Dans une affaire jugée le 30 avril, la Cour de justice de l'Union européenne a expliqué à l’ensemble des pays européens qu’ils ne peuvent exiger d’un prestataire Internet l’installation d’une filiale ou d’une succursale locale. La décision confirme donc l'impossibilité pour le ministère de la Culture de trouver une solution contraignante pour inciter Netflix à s’installer en France.
UPC est une société qui fournit des bouquets de TV payantes dans plusieurs pays européens depuis le Luxembourg. Lors d’un conflit avec plusieurs abonnés en Hongrie, les autorités locales avaient exigé d’UPC des informations relatives aux relations contractuelles avec l’un des clients. UPC avait refusé, arguant de son siège au Luxembourg.
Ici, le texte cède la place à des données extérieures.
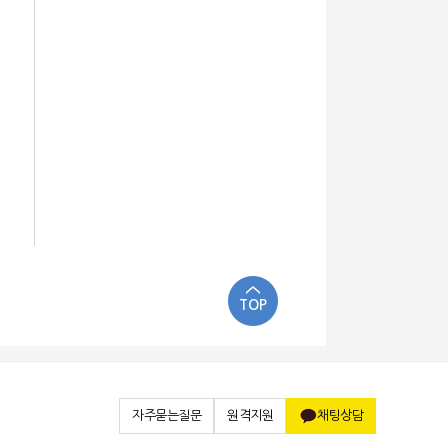
TOP
자주묻는질문
원격지원
채팅상담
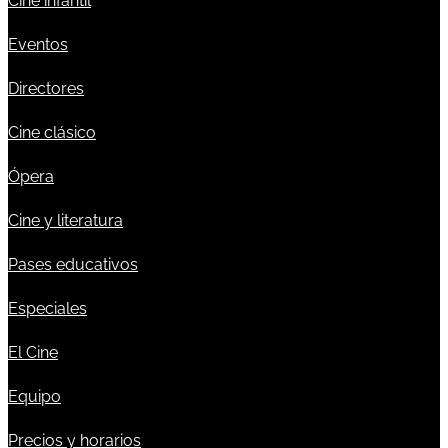
Cine infantil
Eventos
Directores
Cine clásico
Ópera
Cine y literatura
Pases educativos
Especiales
El Cine
Equipo
Precios y horarios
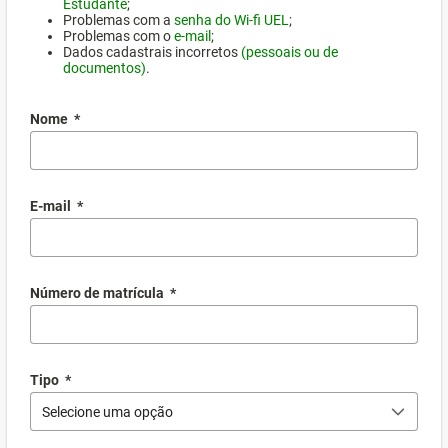
Estudante
;
Problemas com a
senha do Wi-fi UEL
;
Problemas com o
e-mail
;
Dados cadastrais incorretos
(pessoais ou de
documentos)
.
Nome
*
E-mail
*
Número de matrícula
*
Tipo
*
Selecione uma opção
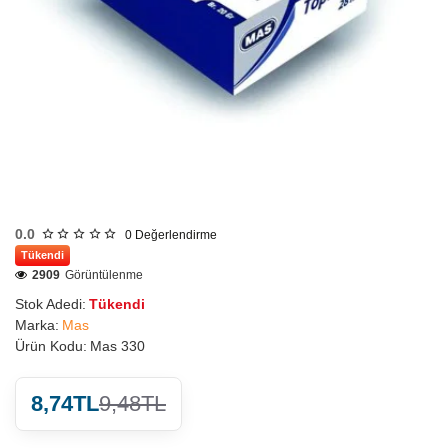
0.0
0
Değerlendirme
Tükendi
2909
Görüntülenme
Stok Adedi:
Tükendi
Marka:
Mas
Ürün Kodu:
Mas 330
8,74TL
9,48TL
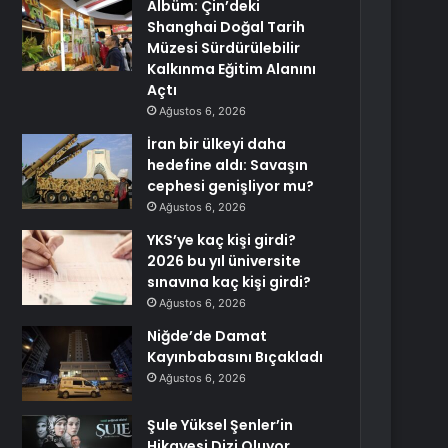
Albüm: Çin’deki
Shanghai Doğal Tarih
Müzesi Sürdürülebilir
Kalkınma Eğitim Alanını
Açtı
Ağustos 6, 2026
İran bir ülkeyi daha
hedefine aldı: Savaşın
cephesi genişliyor mu?
Ağustos 6, 2026
YKS’ye kaç kişi girdi?
2026 bu yıl üniversite
sınavına kaç kişi girdi?
Ağustos 6, 2026
Niğde’de Damat
Kayınbabasını Bıçakladı
Ağustos 6, 2026
Şule Yüksel Şenler’in
Hikayesi Dizi Oluyor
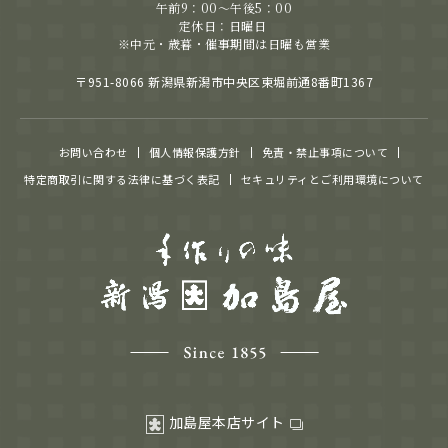
午前9：00～午後5：00
定休日：日曜日
※中元・歳暮・催事期間は日曜も営業
〒951-8066 新潟県新潟市中央区東堀前通8番町1367
お問い合わせ
個人情報保護方針
免責・禁止事項について
特定商取引に関する法律に基づく表記
セキュリティとご利用環境について
加島屋本店サイト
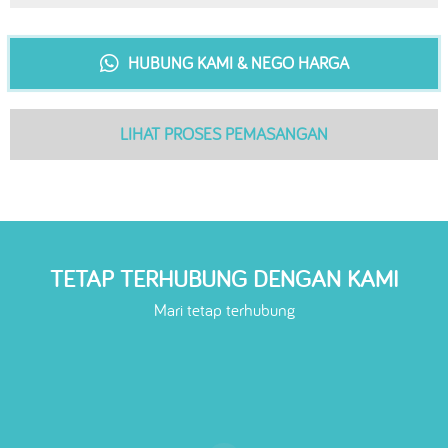
HUBUNG KAMI & NEGO HARGA
LIHAT PROSES PEMASANGAN
TETAP TERHUBUNG DENGAN KAMI
Mari tetap terhubung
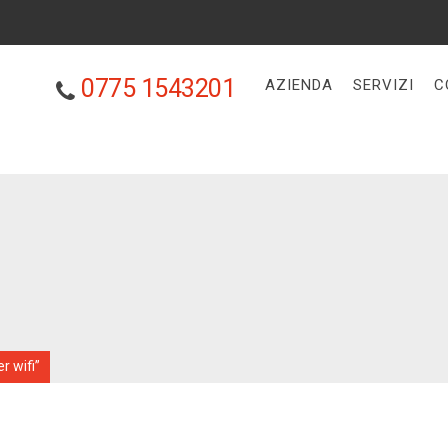
0775 1543201
AZIENDA
SERVIZI
C
r wifi”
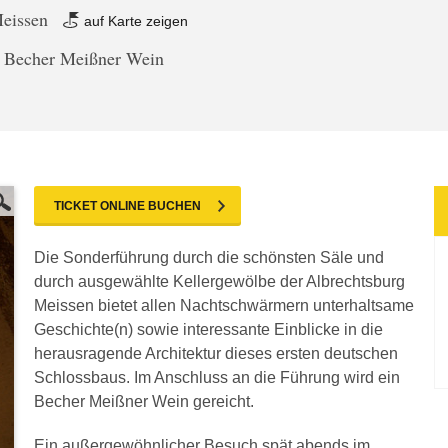
Meissen
auf Karte zeigen
. Becher Meißner Wein
TICKET ONLINE BUCHEN
Die Sonderführung durch die schönsten Säle und
durch ausgewählte Kellergewölbe der Albrechtsburg
Meissen bietet allen Nachtschwärmern unterhaltsame
Geschichte(n) sowie interessante Einblicke in die
herausragende Architektur dieses ersten deutschen
Schlossbaus. Im Anschluss an die Führung wird ein
Becher Meißner Wein gereicht.
Ein außergewöhnlicher Besuch spät abends im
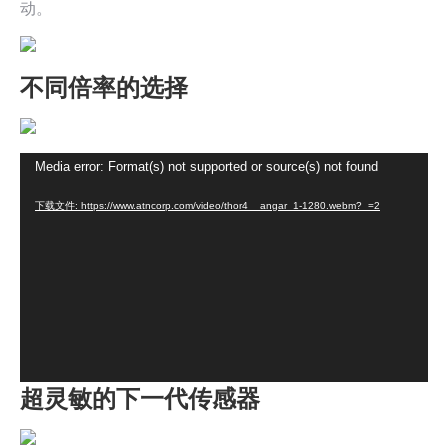
动。
不同倍率的选择
视
Media error: Format(s) not supported or source(s) not found
频
下载文件: https://www.atncorp.com/video/thor4__angar_1-1280.webm?_=2
播
放
器
超灵敏的下一代传感器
La Hongrie lui avait infligé malgré tout une amende. Saisie du dossier, la CJUE a considéré que les autorités hongroises sont parfaitement habilitées à surveiller l’activité d’UPC en Hongrie. Spécialement, elles sont en droit de subordonner cette prestation au respect de conditions spécifiques au secteur des communications électroniques. Du coup, résument les services de la CJUE, « les autorités nationales peuvent demander aux entreprises les informations nécessaires pour vérifier le respect des conditions relatives à la protection des consommateurs, lorsqu’elles reçoivent une plainte ou qu’elles mènent une enquête de leur propre initiative. »
Liberté d'établissement
Dans le même temps, comme l’a noté Alexandre Archambault (@AlexArchambault), la CJUE a réaffirmé qu’un État membre ne peut exiger d’un prestataire Internet l’installation d’une filiale ou d’une succursale locale : « Une disposition de droit national selon laquelle une entreprise établie dans un autre État membre doit créer un établissement stable dans l’État membre où elle prétend fournir des services de communications électroniques méconnaît l’interdiction (…) de toute restriction à la libre prestation de services ».
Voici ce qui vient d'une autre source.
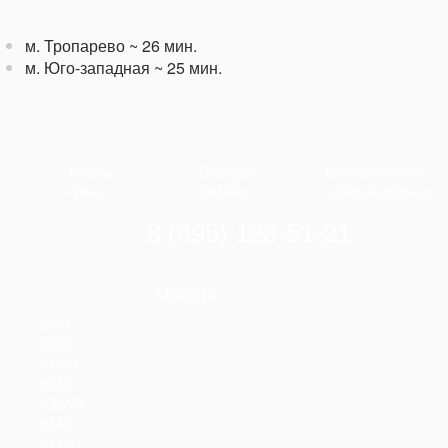
м. Тропарево
~ 26 мин.
м. Юго-западная
~ 25 мин.
Низкие
Быстрая
Круглосуточно
цены
подача
и без выходных
8 (495) 128-51-21
Москва
ЦАО
САО
СВАО
ВАО
ЮВАО
ЮАО
ЮЗАО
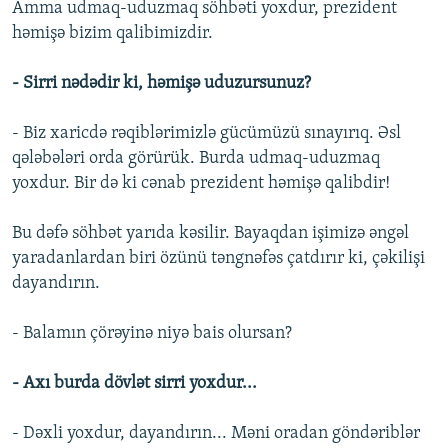
Amma udmaq-uduzmaq söhbəti yoxdur, prezident
həmişə bizim qalibimizdir.
- Sirri nədədir ki, həmişə uduzursunuz?
- Biz xaricdə rəqiblərimizlə gücümüzü sınayırıq. Əsl
qələbələri orda görürük. Burda udmaq-uduzmaq
yoxdur. Bir də ki cənab prezident həmişə qalibdir!
Bu dəfə söhbət yarıda kəsilir. Bayaqdan işimizə əngəl
yaradanlardan biri özünü təngnəfəs çatdırır ki, çəkilişi
dayandırın.
- Balamın çörəyinə niyə bais olursan?
- Axı burda dövlət sirri yoxdur...
- Dəxli yoxdur, dayandırın... Məni oradan göndəriblər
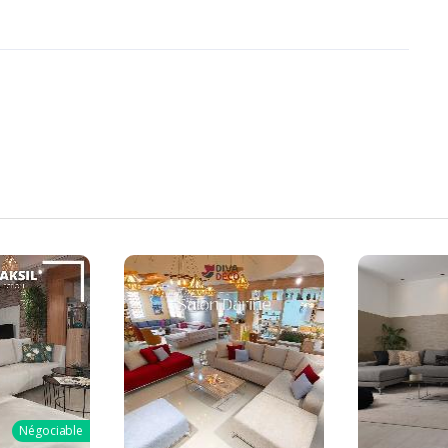
Négociable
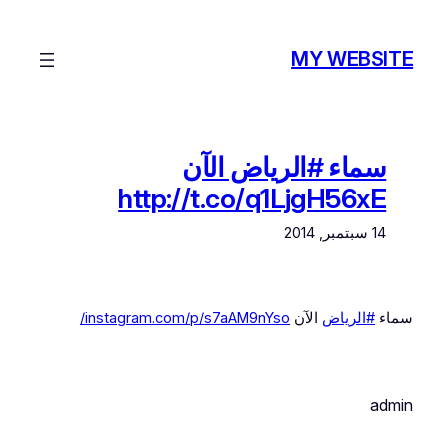
تخطى
إلى
MY WEBSITE
المحتوى
سماء #الرياض الآن
http://t.co/q1LjgH56xE
14 سبتمبر, 2014
سماء
#الرياض
الآن
instagram.com/p/s7aAM9nYso/
admin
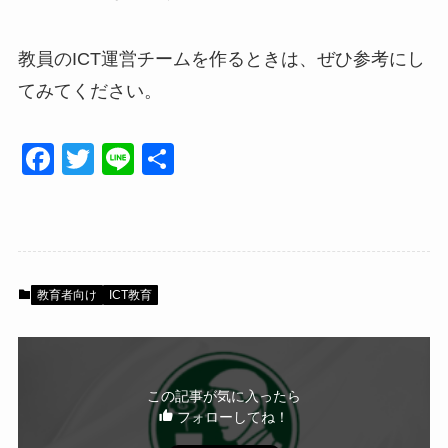
教員のICT運営チームを作るときは、ぜひ参考にし
てみてください。
F
T
Li
共
a
wi
n
有
c
tt
e
e
er
b
教育者向け
ICT教育
o
o
k
この記事が気に入ったら
フォローしてね！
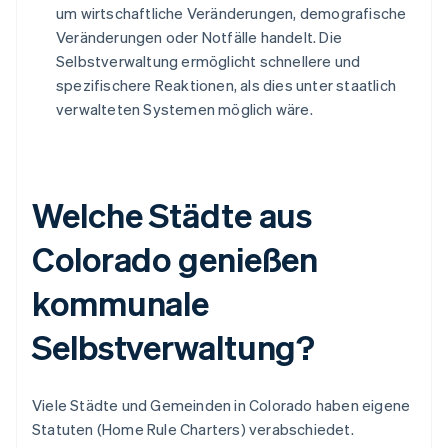
um wirtschaftliche Veränderungen, demografische
Veränderungen oder Notfälle handelt. Die
Selbstverwaltung ermöglicht schnellere und
spezifischere Reaktionen, als dies unter staatlich
verwalteten Systemen möglich wäre.
Welche Städte aus
Colorado genießen
kommunale
Selbstverwaltung?
Viele Städte und Gemeinden in Colorado haben eigene
Statuten (Home Rule Charters) verabschiedet.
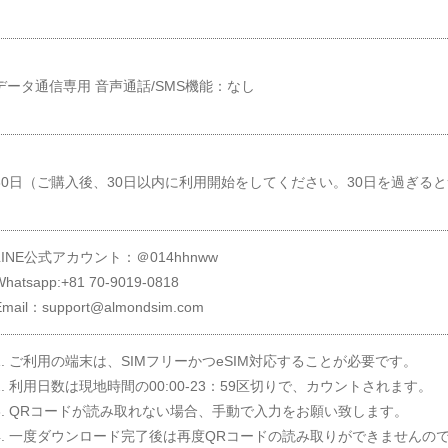
データ通信専用 音声通話/SMS機能：なし
30日（ご購入後、30日以内に利用開始をしてください。30日を過ぎる
LINE公式アカウント：＠014hhnww
Whatsapp:+81 70-9019-0818
Email：support@almondsim.com
1. ご利用の端末は、SIMフリーかつeSIM対応することが必要です。
2. 利用日数は現地時間の00:00-23：59区切りで、カウントされます。
3. QRコードが読み取れない場合、手動で入力をお願い致します。
4. 一度ダウンロード完了後は再度QRコードの読み取りができませんの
La mesure avait finalement été anticipée par Aurélie Filippetti qui, au Figaro, avait reconnu qu’« aucune contrainte ne peut s'appliquer pour faire venir chez nous tel ou tel acteur. » La ministre de la Culture témoignait ainsi de son impossibilité à forcer Netflix à s'installer dans nos frontières.
Pour le cas de la plateforme américaine, la locataire de la Rue de Valois a heureusement d’autres mesures pour charmer l’opérateur aux douceurs de la réglementation française. En maniant la carotte et le bâton.
En janvier dernier, par exemple, elle expliquait en ces termes au Journal du Dimanche que « la directive SMA [services de médias audiovisuels] va être réouverte, et la France demandera que les règles de régulation s'appliquent désormais au pays de consommation et non pas au pays du siège, comme ce sera le cas pour la TVA dès l'année prochaine. Une réponse législative pourra aussi être envisagée, comme c'est le cas avec Amazon sur la gratuité des frais de port, afin de rétablir les conditions d'une concurrence équitable. La France a réaffirmé l'année dernière, lors des négociations sur le libre-échange entre la France et les États-Unis, que l'exception culturelle était un principe intangible. Nous maintiendrons cette ligne rouge. »
Résultat des courses, Netflix proposera bien son service en France, mais depuis le Luxembourg.